By Nathan Ham
The doors at Boone Mall are locked and around 10 businesses remained open on King Street in Downtown Boone on Wednesday as many small business owners have closed their doors during this COVID-19 coronavirus pandemic.
John Mena, the owner of Haircut 101, was one of those businesses that have been forced to close on an executive order from North Carolina Governor Roy Cooper. All salons, barbershops, massage therapists and sweepstakes parlors have to be closed by 5 p.m. this afternoon. This is in addition to previous orders that forced all restaurants and bars to close their indoor dining and drinking spaces.
“It was a given, it was going to happen. Is it prudent at this time? Yes, I believe it is prudent at this time,” Mena says. “Hopefully it will enable us to get ahold on this.”
Parking lots and roads are strangely empty of vehicles with only a few here and there from businesses that remain open and essential workers for the town, council, medical profession, and others. Even for longtime business owners, it feels like a troubling time.
“It’s very scary. I’ve been in business for over 30 years now and the longest time we’ve ever had to be down was two to three days usually because of a big snowstorm. This is unparalleled for being closed at least a month,” said Mena. “I have 10 employees who relied on this salon to make money and to pay their bills.”
Mena added that the government should be able to find a way to give money to the people that really need it the most.
“We need to look at the American worker and make them sustainable through this—and make them whole again. Maybe we need to put off all bills for 90 days,” he said.
Much like past economic downfalls and hard times in the United States, this too shall pass and the country will undoubtedly bounce back.

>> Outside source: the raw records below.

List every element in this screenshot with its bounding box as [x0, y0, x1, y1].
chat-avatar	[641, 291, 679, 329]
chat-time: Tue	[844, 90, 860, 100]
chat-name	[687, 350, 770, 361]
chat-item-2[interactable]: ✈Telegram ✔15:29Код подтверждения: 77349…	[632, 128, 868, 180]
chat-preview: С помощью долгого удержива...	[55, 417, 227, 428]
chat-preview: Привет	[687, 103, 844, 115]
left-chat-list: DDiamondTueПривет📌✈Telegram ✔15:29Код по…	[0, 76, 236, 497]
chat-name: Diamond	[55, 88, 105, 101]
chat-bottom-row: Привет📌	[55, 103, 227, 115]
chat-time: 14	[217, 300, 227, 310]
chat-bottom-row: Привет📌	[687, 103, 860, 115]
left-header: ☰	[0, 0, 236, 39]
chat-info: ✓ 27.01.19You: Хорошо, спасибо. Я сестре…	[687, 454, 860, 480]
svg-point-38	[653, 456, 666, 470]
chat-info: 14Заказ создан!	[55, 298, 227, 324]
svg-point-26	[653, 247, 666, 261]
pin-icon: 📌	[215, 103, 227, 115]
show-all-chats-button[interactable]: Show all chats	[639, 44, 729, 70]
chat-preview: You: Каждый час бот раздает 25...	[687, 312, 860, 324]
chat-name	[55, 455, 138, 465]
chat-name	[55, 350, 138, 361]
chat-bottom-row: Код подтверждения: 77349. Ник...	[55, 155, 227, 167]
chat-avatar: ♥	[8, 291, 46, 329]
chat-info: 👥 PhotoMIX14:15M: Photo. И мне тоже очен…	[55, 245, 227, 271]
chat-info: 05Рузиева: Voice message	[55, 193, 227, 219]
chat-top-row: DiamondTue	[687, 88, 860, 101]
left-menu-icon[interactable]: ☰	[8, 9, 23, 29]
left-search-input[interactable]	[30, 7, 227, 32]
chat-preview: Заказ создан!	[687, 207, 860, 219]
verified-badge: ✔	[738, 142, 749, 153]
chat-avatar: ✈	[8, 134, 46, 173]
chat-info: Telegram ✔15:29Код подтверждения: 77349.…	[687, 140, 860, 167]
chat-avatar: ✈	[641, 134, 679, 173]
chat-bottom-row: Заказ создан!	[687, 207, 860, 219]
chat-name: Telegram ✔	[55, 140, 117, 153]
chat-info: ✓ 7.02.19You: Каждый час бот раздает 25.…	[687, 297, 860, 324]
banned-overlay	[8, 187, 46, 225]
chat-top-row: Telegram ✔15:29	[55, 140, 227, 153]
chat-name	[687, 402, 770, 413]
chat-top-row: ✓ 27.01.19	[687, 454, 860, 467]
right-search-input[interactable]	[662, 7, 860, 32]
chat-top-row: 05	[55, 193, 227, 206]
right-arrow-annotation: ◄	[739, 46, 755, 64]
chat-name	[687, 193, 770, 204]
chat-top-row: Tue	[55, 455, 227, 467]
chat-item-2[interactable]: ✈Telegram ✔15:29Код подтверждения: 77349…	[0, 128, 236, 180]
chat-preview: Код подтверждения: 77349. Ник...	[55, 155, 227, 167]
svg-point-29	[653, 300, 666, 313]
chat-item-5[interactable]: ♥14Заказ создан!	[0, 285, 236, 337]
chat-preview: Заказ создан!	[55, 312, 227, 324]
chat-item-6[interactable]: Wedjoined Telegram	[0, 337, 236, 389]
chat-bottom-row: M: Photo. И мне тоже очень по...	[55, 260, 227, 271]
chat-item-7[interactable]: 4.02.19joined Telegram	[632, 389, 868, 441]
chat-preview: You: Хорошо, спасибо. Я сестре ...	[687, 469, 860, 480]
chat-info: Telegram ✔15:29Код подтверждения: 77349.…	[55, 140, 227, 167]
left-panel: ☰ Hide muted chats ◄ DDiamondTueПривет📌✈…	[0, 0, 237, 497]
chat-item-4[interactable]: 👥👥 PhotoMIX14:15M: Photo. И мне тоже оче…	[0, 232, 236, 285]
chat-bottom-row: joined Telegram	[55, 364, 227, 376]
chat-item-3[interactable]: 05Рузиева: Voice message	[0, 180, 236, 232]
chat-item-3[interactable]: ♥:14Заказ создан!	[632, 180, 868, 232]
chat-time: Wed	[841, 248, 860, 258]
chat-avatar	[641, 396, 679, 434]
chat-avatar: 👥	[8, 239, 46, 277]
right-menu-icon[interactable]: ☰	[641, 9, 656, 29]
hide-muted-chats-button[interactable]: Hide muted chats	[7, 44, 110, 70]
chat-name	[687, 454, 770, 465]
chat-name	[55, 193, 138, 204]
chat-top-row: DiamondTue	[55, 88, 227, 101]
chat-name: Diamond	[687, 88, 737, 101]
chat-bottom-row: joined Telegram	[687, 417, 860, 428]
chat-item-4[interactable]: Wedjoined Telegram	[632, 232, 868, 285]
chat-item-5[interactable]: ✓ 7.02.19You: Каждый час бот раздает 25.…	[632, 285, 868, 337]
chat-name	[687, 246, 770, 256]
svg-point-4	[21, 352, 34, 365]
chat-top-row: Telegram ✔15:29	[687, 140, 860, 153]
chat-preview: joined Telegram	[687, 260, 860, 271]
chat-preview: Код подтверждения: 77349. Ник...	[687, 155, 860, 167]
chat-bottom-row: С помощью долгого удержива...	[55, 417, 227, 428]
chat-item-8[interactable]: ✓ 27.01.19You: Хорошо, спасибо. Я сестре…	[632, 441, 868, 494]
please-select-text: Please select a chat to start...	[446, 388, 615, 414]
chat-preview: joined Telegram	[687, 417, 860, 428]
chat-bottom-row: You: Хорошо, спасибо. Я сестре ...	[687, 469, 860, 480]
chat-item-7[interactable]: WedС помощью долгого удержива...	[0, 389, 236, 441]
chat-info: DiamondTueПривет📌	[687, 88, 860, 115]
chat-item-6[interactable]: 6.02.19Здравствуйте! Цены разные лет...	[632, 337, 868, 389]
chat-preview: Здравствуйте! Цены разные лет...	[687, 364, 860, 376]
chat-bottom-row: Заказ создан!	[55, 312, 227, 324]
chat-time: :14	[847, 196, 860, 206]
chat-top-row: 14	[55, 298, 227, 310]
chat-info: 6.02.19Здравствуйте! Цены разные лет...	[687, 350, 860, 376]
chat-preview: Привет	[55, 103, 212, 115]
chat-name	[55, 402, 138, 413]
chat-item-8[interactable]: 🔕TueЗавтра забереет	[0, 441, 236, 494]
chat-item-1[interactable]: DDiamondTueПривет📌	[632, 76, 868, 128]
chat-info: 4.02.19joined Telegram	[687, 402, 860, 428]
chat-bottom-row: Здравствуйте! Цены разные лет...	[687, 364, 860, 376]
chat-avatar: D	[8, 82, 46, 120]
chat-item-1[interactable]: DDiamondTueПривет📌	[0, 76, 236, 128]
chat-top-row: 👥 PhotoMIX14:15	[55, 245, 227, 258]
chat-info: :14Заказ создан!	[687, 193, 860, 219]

Until then, citizens will continue to heed warnings from the CDC and stay isolated in hopes of getting rid of the COVID-19 coronavirus.
“It’s scary, very scary. We will persevere. If you think about it, every generation from the beginning of our fledgling democracy has had its trials and tribulations from the American Revolution, Civil War, World War I, the Great Depression, World War II – everybody’s got to hunker down and do the right thing,” said Mena. “I’m looking forward to getting back open and hopefully when we do get back to work people will have money to spend on hair care and at all the other local businesses here in the High Country.”